With the pictures left out, copy the listing below exactly.

[Data provided Boundary: Start]

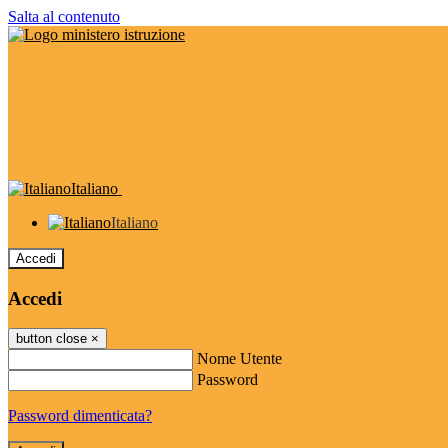
Salta al contenuto
Italiano
Italiano
Accedi
Accedi
button close
×
Nome Utente
Password
Password dimenticata?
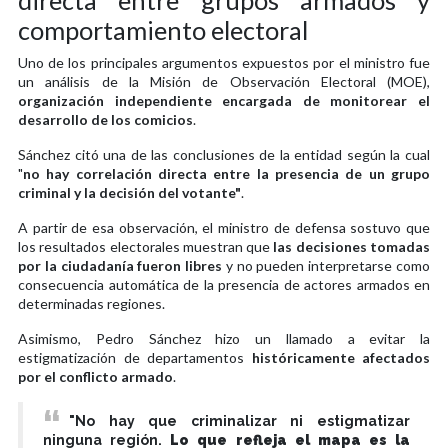
comportamiento electoral
Uno de los principales argumentos expuestos por el ministro fue
un análisis de la Misión de Observación Electoral (MOE),
organización independiente encargada de monitorear el
desarrollo de los comicios
.
Sánchez citó una de las conclusiones de la entidad según la cual
"
no hay correlación directa entre la presencia de un grupo
criminal y la decisión del votante"
.
A partir de esa observación, el ministro de defensa sostuvo que
los resultados electorales muestran que
las decisiones tomadas
por la ciudadanía fueron libres
y no pueden interpretarse como
consecuencia automática de la presencia de actores armados en
determinadas regiones.
Asimismo, Pedro Sánchez hizo un llamado a evitar la
estigmatización de departamentos
históricamente afectados
por el conflicto armado
.
"No hay que criminalizar ni estigmatizar
ninguna región.
Lo que refleja el mapa es la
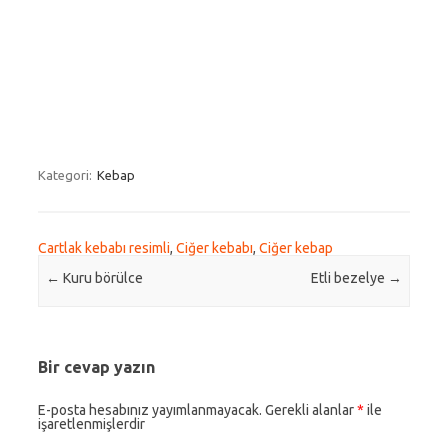
Kategori:
Kebap
Cartlak kebabı resimli
,
Ciğer kebabı
,
Ciğer kebap
Post navigation
←
Kuru börülce
Etli bezelye
→
Bir cevap yazın
E-posta hesabınız yayımlanmayacak.
Gerekli alanlar
*
ile
işaretlenmişlerdir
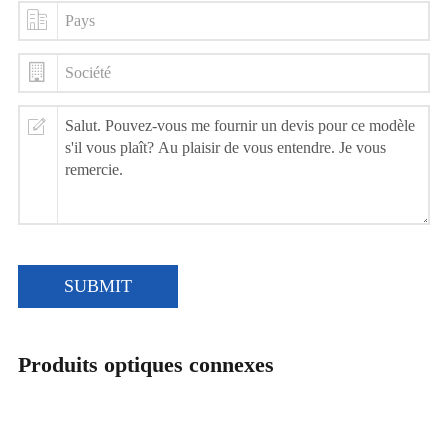
SUBMIT
Produits optiques connexes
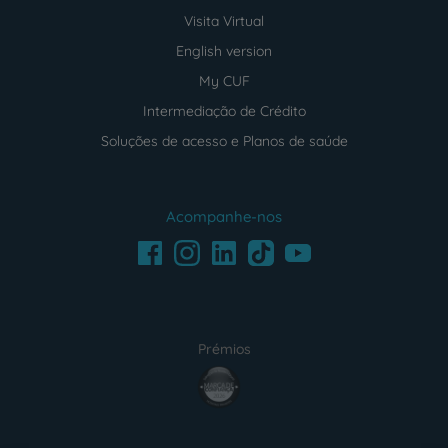
Visita Virtual
English version
My CUF
Intermediação de Crédito
Soluções de acesso e Planos de saúde
Acompanhe-nos
Facebook
LinkedIn
Youtube
Instagram
TikTok
Prémios
award4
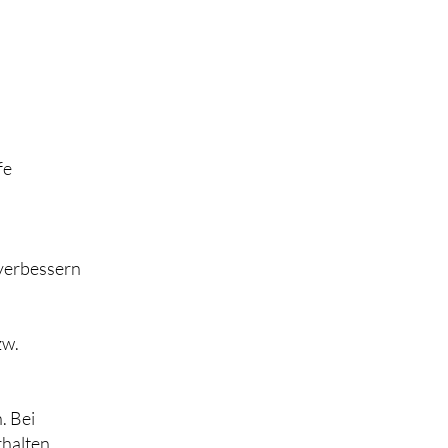
fe
 verbessern
zw.
. Bei
rhalten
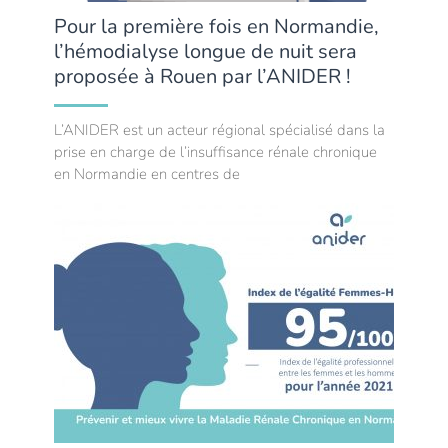
Pour la première fois en Normandie,
l’hémodialyse longue de nuit sera
proposée à Rouen par l’ANIDER !
L’ANIDER est un acteur régional spécialisé dans la
prise en charge de l’insuffisance rénale chronique
en Normandie en centres de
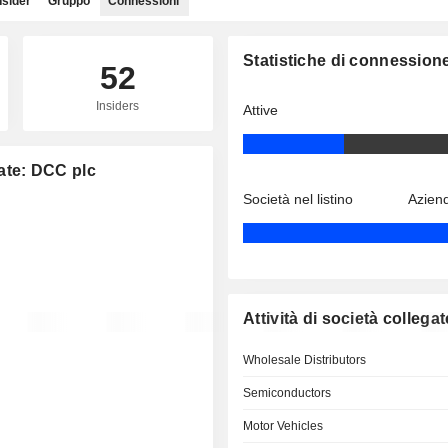
nsider
Gruppo
Connessioni
Statistiche di connession
52
Insiders
Attive
gate: DCC plc
Società nel listino
Aziend
Attività di società collegat
Wholesale Distributors
Semiconductors
Motor Vehicles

[Data provided Boundary: End]

# Answer to this problem
Salta al contenuto
Italiano
Italiano
Accedi
Accedi
button close
×
Nome Utente
Password
Password dimenticata?
comportamiento electoral
Uno de los principales argumentos expuestos por el ministro fue
un análisis de la Misión de Observación Electoral (MOE),
organización independiente encargada de monitorear el
desarrollo de los comicios
.
Sánchez citó una de las conclusiones de la entidad según la cual
"
no hay correlación directa entre la presencia de un grupo
criminal y la decisión del votante"
.
A partir de esa observación, el ministro de defensa sostuvo que
los resultados electorales muestran que
las decisiones tomadas
por la ciudadanía fueron libres
y no pueden interpretarse como
consecuencia automática de la presencia de actores armados en
determinadas regiones.
Asimismo, Pedro Sánchez hizo un llamado a evitar la
estigmatización de departamentos
históricamente afectados
por el conflicto armado
.
"No hay que criminalizar ni estigmatizar
ninguna región.
Lo que refleja el mapa es la
Kategori:
Kebap
Cartlak kebabı resimli
,
Ciğer kebabı
,
Ciğer kebap
Post navigation
←
Kuru börülce
Etli bezelye
→
Bir cevap yazın
E-posta hesabınız yayımlanmayacak.
Gerekli alanlar
*
ile
işaretlenmişlerdir
SUBMIT
Produits optiques connexes
Visita Virtual
English version
My CUF
Intermediação de Crédito
Soluções de acesso e Planos de saúde
Acompanhe-nos
Facebook
LinkedIn
Youtube
Instagram
TikTok
Prémios
award4
fe
 verbessern
zw.
. Bei
rhalten
Pour la première fois en Normandie,
l’hémodialyse longue de nuit sera
proposée à Rouen par l’ANIDER !
L’ANIDER est un acteur régional spécialisé dans la
prise en charge de l’insuffisance rénale chronique
en Normandie en centres de
nsider
Gruppo
Connessioni
Statistiche di connession
52
Insiders
Attive
gate: DCC plc
Società nel listino
Aziend
Attività di società collegat
Wholesale Distributors
Semiconductors
Motor Vehicles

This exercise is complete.